While the benefits of solutions such as RFID are widely understood and implemented, the drive to increase the standards of product security for pharma companies has led to the growth and adoption of the concept of Serialisation. As globalisation across the industry increases, so too does the complexity of the supply chain, posing new challenges and, potentially, bringing new levels of vulnerability to companies that develop, manufacture, distribute and dispense drugs.
supply chain security
Serialisation is a process of identifying an object with a unique serial number that can be exchanged universally and it lies at the heart of supply chain security. Within the pharmaceutical industry it can be applied to each item, case and pallet of a drug to authenticate the individual product and enable tracking and tracing (and building a pedigree) within the supply chain of manufacturers, distributors and wholesalers. Specific preference can be catered for so that identification technology such as data matrix, bar code, line code or RFID can be utilised so that it marries with existing machinery and legacy technology.
However, the benefits of Serialisation go beyond just the supply chain security. Through Serialisation it is not only possible to uniquely identify an object and to track its movement across the supply chain to point of sale, it is also feasible to assign attributes to an object such as location and timestamps (for track and trace), temperature, humidity and all quality attributes such as production and process data – which would not be available on any counterfeit medicine. Once this data is collected and assigned to the object, companies can respond to and manage the associated product information.
The specific objectives of Serialisation depend on the application, and in the pharmaceutical industry such goals may be to check the authenticity of a product, prevent counterfeit products from entering the supply chain, improve product recall management, or even aid a complex investigation in a case of an adverse event or incident. Indeed, it can also be utilised to support an organisation in other ways, for example helping to manage the performance of rework activities, in-line or off-line, provide ‘pick-and-pack’ process warehouse support, enable promotion management activity or assist in tracking returnable transport items.
Serialisation can be further enhanced through implementation of an ‘ePedigree’ solution which sees a product adopt an electronic record of information that is authenticated and updated electronically as it moves along the supply chain.
As important as tackling the counterfeit drug issue, Serialisation also provides a solid foundation for a business system framework to help drive future production and supply chain efficiencies, asset utilisation, quality and other supply chain measures to higher levels of performance.
Going forward it is clear that legislative requirements on drug producing companies will become even more stringent.
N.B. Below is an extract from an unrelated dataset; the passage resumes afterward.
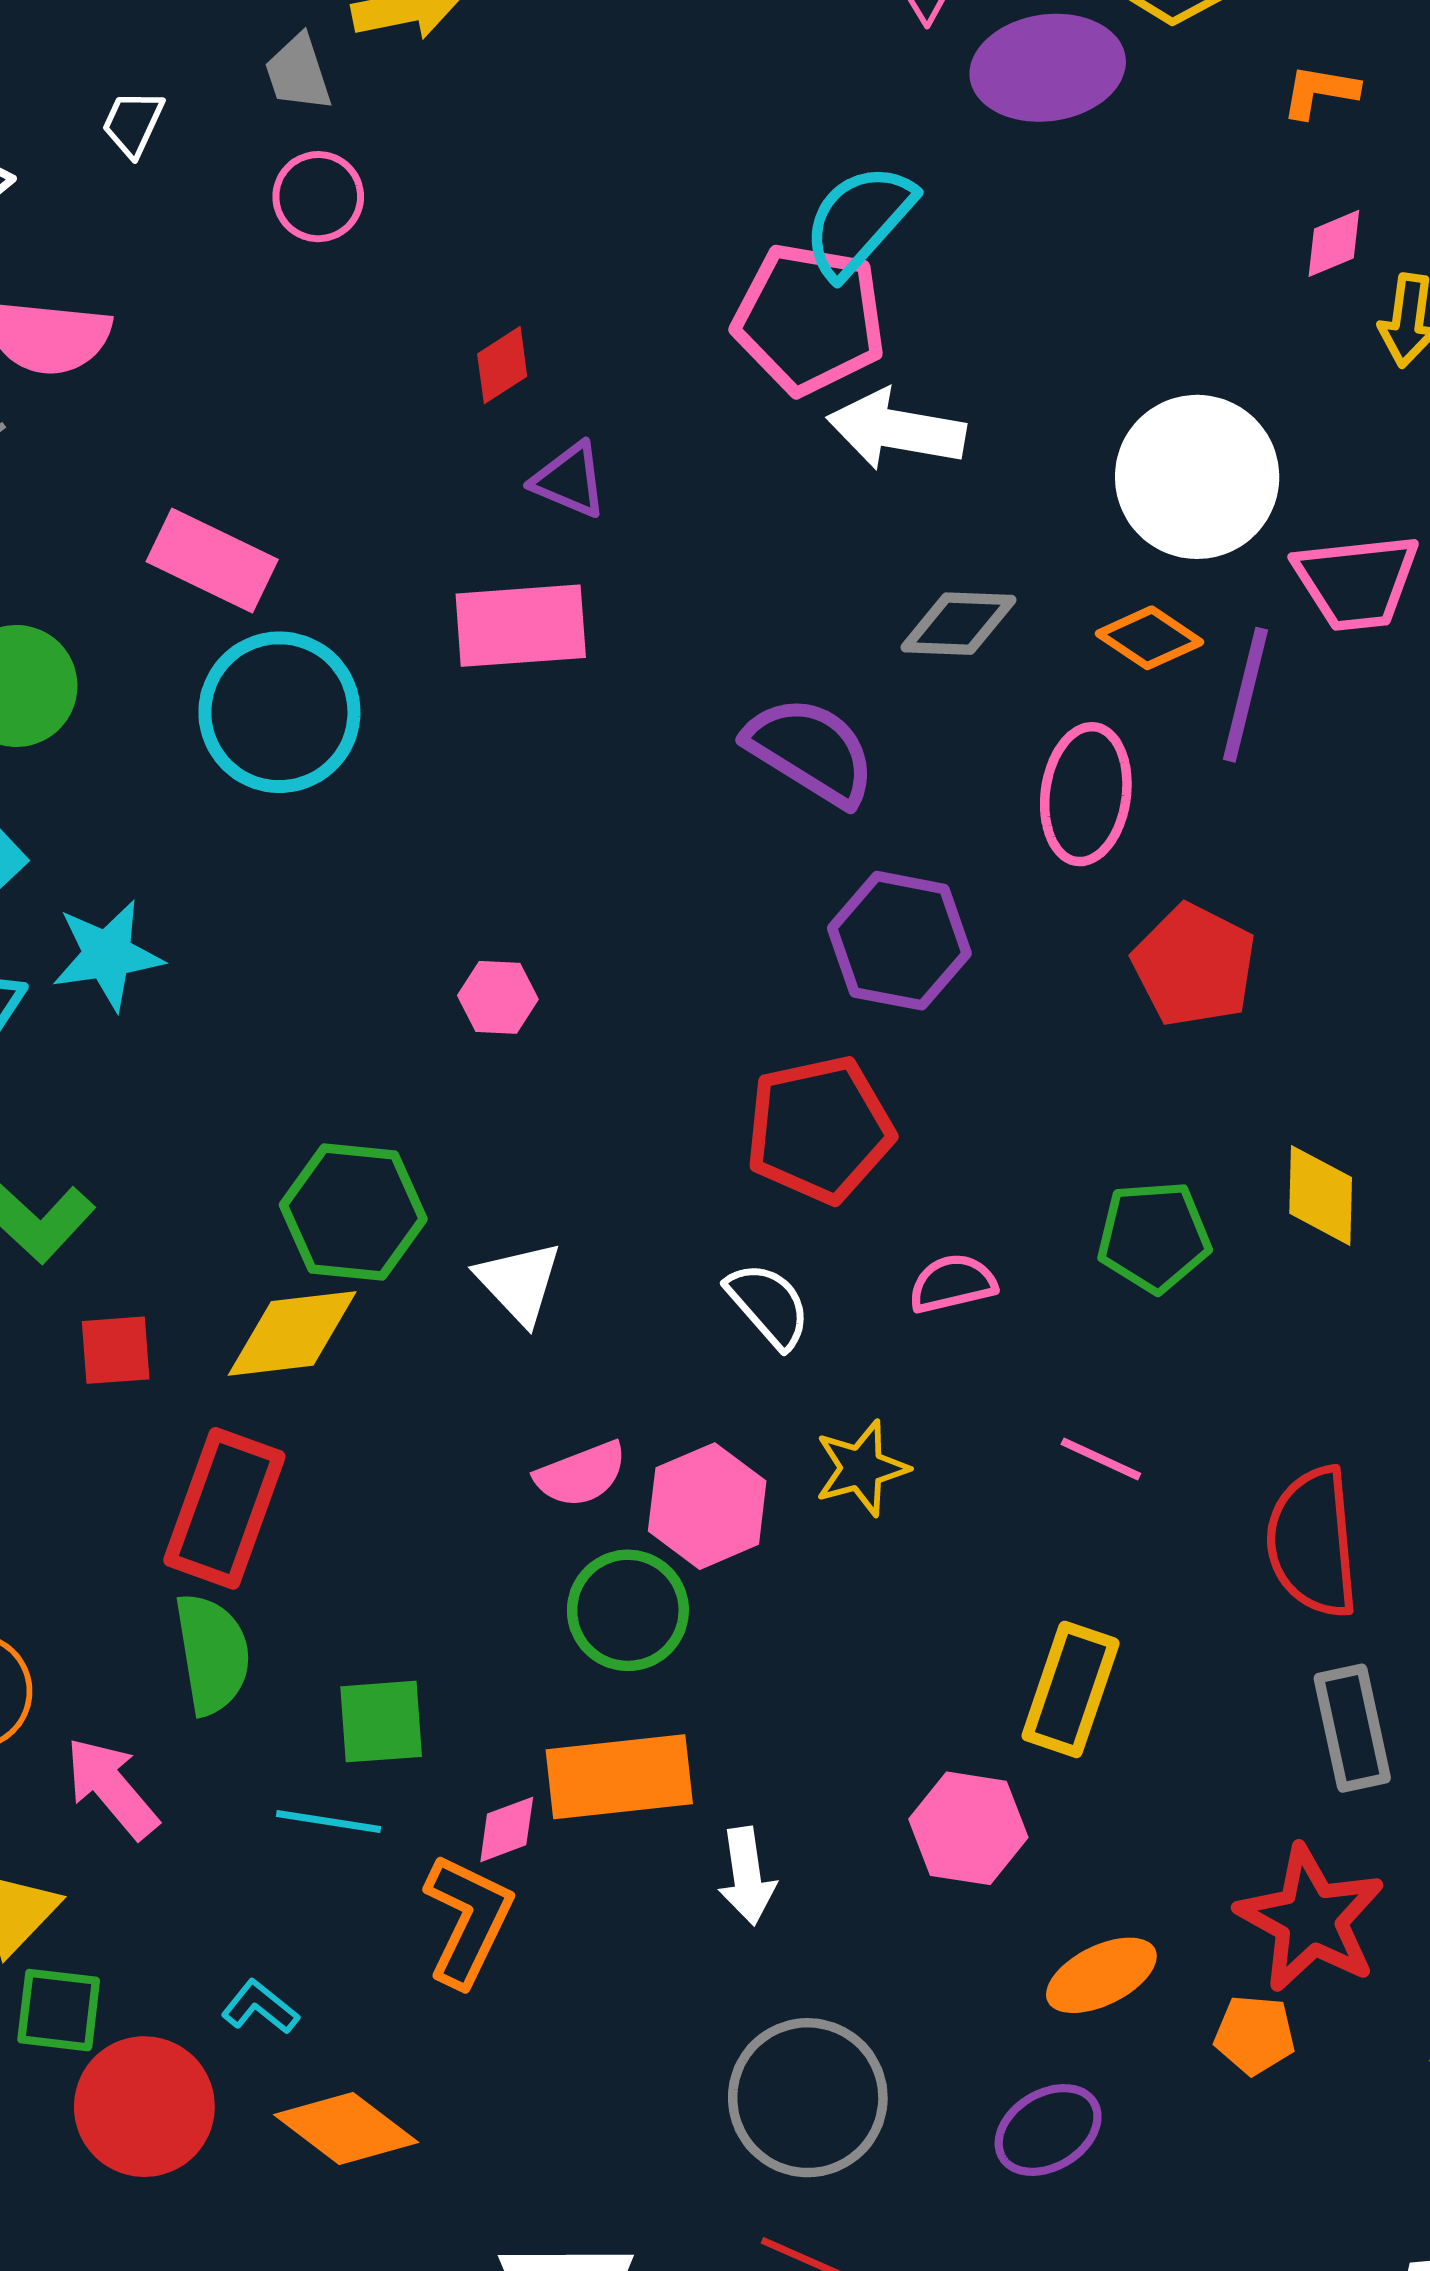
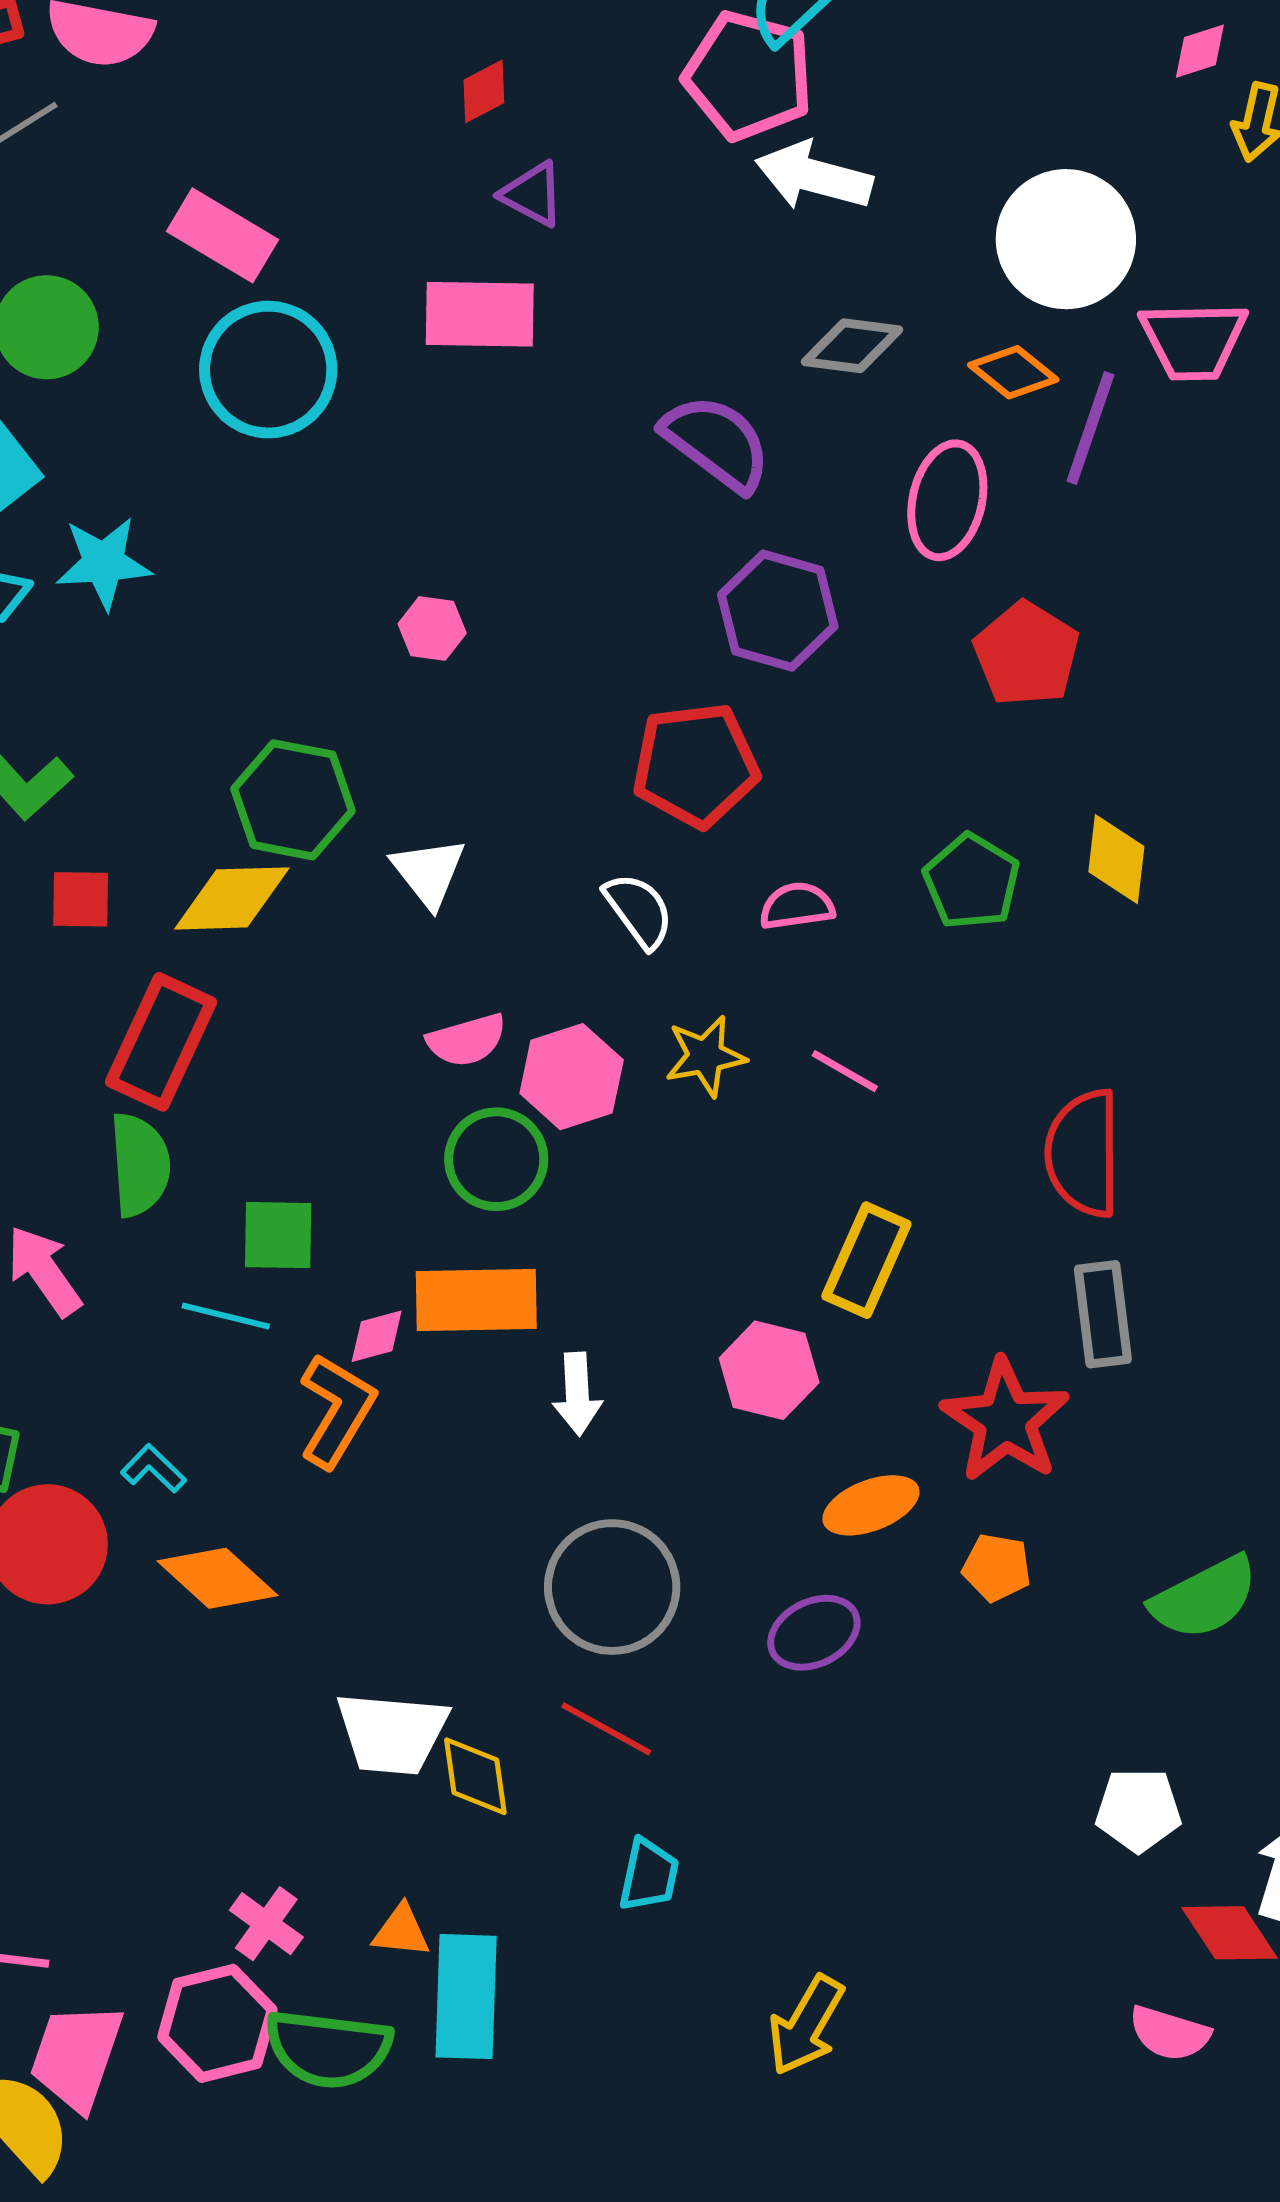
green pentagon: (1154, 1237) -> (972, 882), turned 30
pink line: (1101, 1459) -> (845, 1071), moved
red star: (1311, 1919) -> (1005, 1421), moved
It is believed that there is a real potential for mandatory measures such as drug authenticity (relating to its original certified manufacturing data) and electronic pedigree (a record documenting that the drug was manufactured and distributed under secure conditions) being implemented either in the US or on a global scale. It is certain that pharmaceutical businesses will have to comply with such rules if they are to continue developing, manufacturing and selling their products in large parts of the worldwide market.
Compliance with such requirements to counteract the drug counterfeit market requires effort and investment. With the pharmaceutical industry facing increased pressures regarding time-to-market, market responsiveness, cost reduction and manufacturing flexibility, automation technology solutions such as Serialisation help satisfy the need for transparent information, business process improvements, product safety criteria and overall supply chain efficiencies and security.